(Note: Additional examples not in electronic form will be introduced throughout the course during lectures. Also, additional data sets and output in electronic form for homework assignments, solutions, etcetera will be described in those documents and posted to the course directory at the appropriate point in the course.)
NAME DESCRIPTION
mlapair.dat Paired pre-test post-test data example.
Story from textbook (MM p517).EXAMPLE 8.3
"The National Endowment for the Humanities
sponsors summer institutes to improve the skills
of high school teachers of foreign languages. One such
institute hosted 20 French teachers for 4 weeks. At
the beginning of the period, the teachers were given
the Modern Language Association s (MLA) listening test
of under-standing of spoken French. After 4 weeks of
immersion in French in and out of class, the listening
test was given again. (The actual spoken French in
the two tests was different, so that taking the first
test should not improve the score on the second test.)
The maximum possible score on the test is 36.
mlapair.lis Analysis of Paired pre-test post-test data
example using Minitab.
mlasign.lis Nonparametric analysis of Paired pre-test
post-test data via sign test procedures using Minitab.
smsg.dat Used in Part I and analysis of covariance).

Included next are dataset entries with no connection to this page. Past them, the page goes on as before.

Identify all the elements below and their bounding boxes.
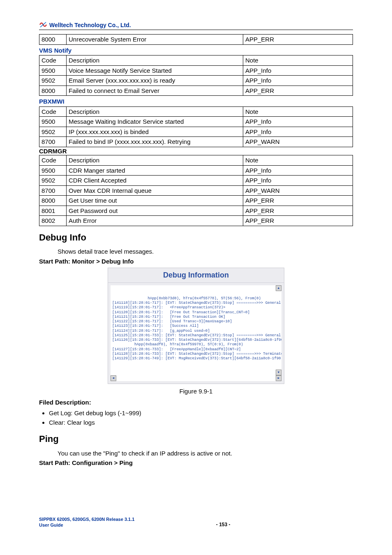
cell-note: APP_Info <box>243 165 353 176</box>
cell-note: APP_Info <box>243 127 353 137</box>
section-pbxmwi-title: PBXMWI <box>39 97 353 106</box>
cell-note: APP_WARN <box>243 137 353 147</box>
table-row: 9500 Voice Message Notify Service Starte… <box>39 65 353 76</box>
company-name: Welltech Technology Co., Ltd. <box>49 21 131 29</box>
head-desc: Description <box>67 155 243 166</box>
ping-start-path: Start Path: Configuration > Ping <box>39 459 353 467</box>
section-cdrmgr-title: CDRMGR <box>39 147 353 155</box>
heading-ping: Ping <box>39 433 353 445</box>
cell-code: 9502 <box>39 127 67 137</box>
cell-code: 9502 <box>39 176 67 186</box>
cell-note: APP_ERR <box>243 35 353 45</box>
page-header: Welltech Technology Co., Ltd. <box>39 21 353 30</box>
debug-start-path: Start Path: Monitor > Debug Info <box>39 257 353 266</box>
head-note: Note <box>243 56 353 66</box>
footer-guide: User Guide <box>39 523 63 527</box>
debug-box-title: Debug Information <box>108 268 284 283</box>
footer-page-number: - 153 - <box>216 522 231 528</box>
table-single: 8000 Unrecoverable System Error APP_ERR <box>39 34 353 45</box>
page-footer: SIPPBX 6200S, 6200GS, 6200N Release 3.1.… <box>39 516 353 528</box>
table-row: 8700 Failed to bind IP (xxxx.xxx.xxx.xxx… <box>39 137 353 147</box>
cell-desc: IP (xxx.xxx.xxx.xxx) is binded <box>67 127 243 137</box>
logo <box>39 21 48 29</box>
head-code: Code <box>39 56 67 66</box>
table-row: 9500 CDR Manger started APP_Info <box>39 165 353 176</box>
filed-description-title: Filed Description: <box>39 398 353 407</box>
cell-note: APP_ERR <box>243 86 353 96</box>
table-row: Code Description Note <box>39 155 353 166</box>
debug-log-text: hApp(0xbb73d0), hTra(0x4f55778), ST(56:5… <box>112 296 281 361</box>
head-code: Code <box>39 106 67 117</box>
cell-note: APP_Info <box>243 76 353 86</box>
cell-desc: Voice Message Notify Service Started <box>67 65 243 76</box>
head-note: Note <box>243 106 353 117</box>
table-row: 9502 Email Server (xxx.xxx.xxx.xxx) is r… <box>39 76 353 86</box>
cell-desc: CDR Manger started <box>67 165 243 176</box>
cell-note: APP_ERR <box>243 216 353 226</box>
cell-desc: Email Server (xxx.xxx.xxx.xxx) is ready <box>67 76 243 86</box>
cell-code: 8000 <box>39 196 67 206</box>
scroll-right-icon[interactable]: ► <box>276 375 281 381</box>
cell-note: APP_Info <box>243 176 353 186</box>
footer-left: SIPPBX 6200S, 6200GS, 6200N Release 3.1.… <box>39 516 134 528</box>
head-desc: Description <box>67 56 243 66</box>
section-vms-notify-title: VMS Notify <box>39 46 353 55</box>
cell-desc: Message Waiting Indicator Service starte… <box>67 117 243 127</box>
table-row: 9502 CDR Client Accepted APP_Info <box>39 176 353 186</box>
cell-code: 8700 <box>39 137 67 147</box>
cell-desc: Unrecoverable System Error <box>67 35 243 45</box>
table-row: 8001 Get Password out APP_ERR <box>39 206 353 216</box>
ping-para: You can use the "Ping" to check if an IP… <box>58 449 353 458</box>
figure-caption: Figure 9.9-1 <box>39 387 353 395</box>
cell-desc: Get Password out <box>67 206 243 216</box>
head-code: Code <box>39 155 67 166</box>
cell-desc: Failed to connect to Email Server <box>67 86 243 96</box>
footer-product: SIPPBX 6200S, 6200GS, 6200N Release 3.1.… <box>39 517 134 522</box>
cell-code: 9500 <box>39 117 67 127</box>
table-row: Code Description Note <box>39 106 353 117</box>
scroll-left-icon[interactable]: ◄ <box>111 375 116 381</box>
table-row: 8000 Failed to connect to Email Server A… <box>39 86 353 96</box>
cell-note: APP_ERR <box>243 206 353 216</box>
table-row: 9502 IP (xxx.xxx.xxx.xxx) is binded APP_… <box>39 127 353 137</box>
cell-desc: Get User time out <box>67 196 243 206</box>
table-row: 8000 Unrecoverable System Error APP_ERR <box>39 35 353 45</box>
debug-info-para: Shows detail trace level messages. <box>58 247 353 256</box>
list-item: Get Log: Get debug logs (-1~999) <box>49 408 353 418</box>
head-desc: Description <box>67 106 243 117</box>
cell-note: APP_ERR <box>243 196 353 206</box>
debug-log-area: ▲ hApp(0xbb73d0), hTra(0x4f55778), ST(56… <box>111 285 281 381</box>
list-item: Clear: Clear logs <box>49 418 353 428</box>
debug-box: Debug Information ▲ hApp(0xbb73d0), hTra… <box>108 268 284 384</box>
table-row: 8000 Get User time out APP_ERR <box>39 196 353 206</box>
table-row: 9500 Message Waiting Indicator Service s… <box>39 117 353 127</box>
cell-code: 8000 <box>39 35 67 45</box>
cell-code: 8700 <box>39 185 67 196</box>
cell-code: 8002 <box>39 216 67 226</box>
cell-note: APP_WARN <box>243 185 353 196</box>
scroll-down-icon[interactable]: ▼ <box>276 370 281 375</box>
table-row: Code Description Note <box>39 56 353 66</box>
cell-code: 8000 <box>39 86 67 96</box>
cell-code: 9500 <box>39 165 67 176</box>
cell-code: 9500 <box>39 65 67 76</box>
scroll-up-icon[interactable]: ▲ <box>276 285 281 291</box>
debug-screenshot: Debug Information ▲ hApp(0xbb73d0), hTra… <box>39 268 353 386</box>
logo-icon <box>39 21 47 29</box>
cell-code: 9502 <box>39 76 67 86</box>
table-cdrmgr: Code Description Note 9500 CDR Manger st… <box>39 155 353 226</box>
filed-description-list: Get Log: Get debug logs (-1~999) Clear: … <box>49 408 353 428</box>
cell-code: 8001 <box>39 206 67 216</box>
table-row: 8700 Over Max CDR Internal queue APP_WAR… <box>39 185 353 196</box>
cell-desc: CDR Client Accepted <box>67 176 243 186</box>
cell-desc: Failed to bind IP (xxxx.xxx.xxx.xxx). Re… <box>67 137 243 147</box>
heading-debug-info: Debug Info <box>39 232 353 244</box>
cell-note: APP_Info <box>243 117 353 127</box>
head-note: Note <box>243 155 353 166</box>
table-row: 8002 Auth Error APP_ERR <box>39 216 353 226</box>
table-vms-notify: Code Description Note 9500 Voice Message… <box>39 55 353 96</box>
table-pbxmwi: Code Description Note 9500 Message Waiti… <box>39 106 353 147</box>
cell-desc: Over Max CDR Internal queue <box>67 185 243 196</box>
cell-note: APP_Info <box>243 65 353 76</box>
cell-desc: Auth Error <box>67 216 243 226</box>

Data from a mathematics curriculum evaluation,
circa 1961. Purpose of the large scale study was
to compare mathematics achievement in a
traditional ninth-grade algebra course with
that in an alternative course developed by the
School Mathematics Study Group (SMSG). 43
teachers from schools across the US
participated; by random assignment there were
21 SMSG (new math) classrooms with 22 traditional
math classrooms.
Columns c1 and c3 contain group indicator
variables; c3 = 1 is SMSG classroom and c3 = 0
is traditional.
The post-instruction outcome measure (classroom
average) on math achievement given at the end of
the school year is in c2; this test was a
traditional algebra test published by the
Cooperative Test division of Educational Testing
Service.
In c4 is a pre-instruction ("pre-test") measure
of knowledge of number systems.
smsg.lis Used in Part I review. Descriptive and
inferential two-group comparisons for the outcome
measure (c2) in smsg.dat.
drptwot.dat Two group comparison example.
Story from textbook (MM p542).EXAMPLE 8.8
"An educator believes that new directed reading activities
in the classroom will help elementary school pupils
improve some aspects of their reading ability. She
arranges for a third-grade class of 21 students to follow
these activities for an 8-week period. A control classroom
of 23 third graders follows the same curriculum without
the activities. At the end of the 8 weeks are given a
Degree of Reading Power (DRP) test, which measures the
aspects of reading ability that the treatment is designed to
improve. data are in unstacked form with treatment in C1 and
control in C2.
drptwot.lis Two sample Analysis of Paired pre-test post-test data
example using Minitab.
alphatot.tab Tabulation of total error rate
probabilities for c inferences each done at level
alph: tot = 1 - (1 - alph)^c is solved for
alph. Mathematica script appended.
harr.dat Data obtained from the
Hopkins&Glass textbook. Their description is
"Harrington (1968) experimented with the order
of 'mental organizers' that structure the
material for the learner. A group of 30 persons
were randomly split into three groups of 10 each.
Group I received organizing material before
studying instructional material on mathematics;
Group II received the 'organizer' after studying
the mathematics; Group III received the math
materials but no organizing materials. Scores
are from a 10-item mathematics test on the
instructional content.
The data are in "unstacked" form in c1-c3.
harr.lis One-way anova (MINITAB) on harr.dat.
harr1v.out BMDP1V output for harr.dat using
orthogonal contrasts.
hartukey.lis Minitab implementation of Tukey post-hoc
comparison procedures with the harr.dat data.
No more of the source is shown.